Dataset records
--
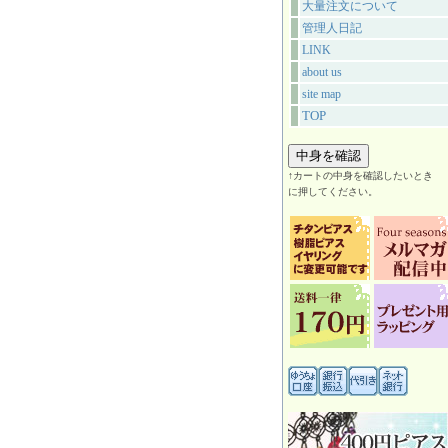
大量注文について
管理人日記
LINK
about us
site map
TOP
↑カートの中身を確認したいとき
に押してください。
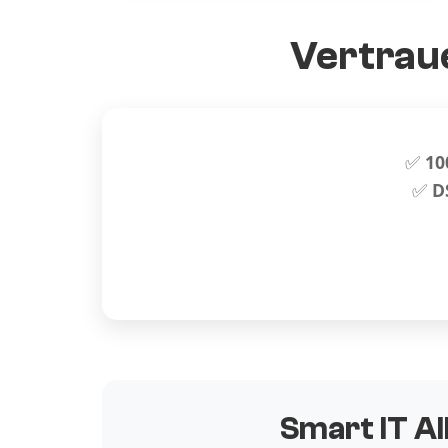
Vertraue
✅
10
✅
D
Smart IT Al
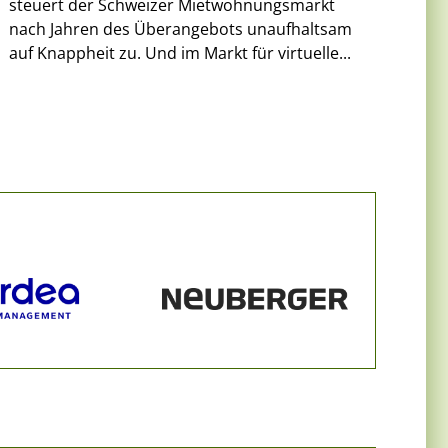
steuert der Schweizer Mietwohnungsmarkt
nach Jahren des Überangebots unaufhaltsam
auf Knappheit zu. Und im Markt für virtuelle...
--
What is needed is an exact repeat of every entry above, with the pictures left out.

大量注文について
管理人日記
LINK
about us
site map
TOP
↑カートの中身を確認したいとき
に押してください。
Vertraue
✅
10
✅
D
Smart IT Al
steuert der Schweizer Mietwohnungsmarkt
nach Jahren des Überangebots unaufhaltsam
auf Knappheit zu. Und im Markt für virtuelle...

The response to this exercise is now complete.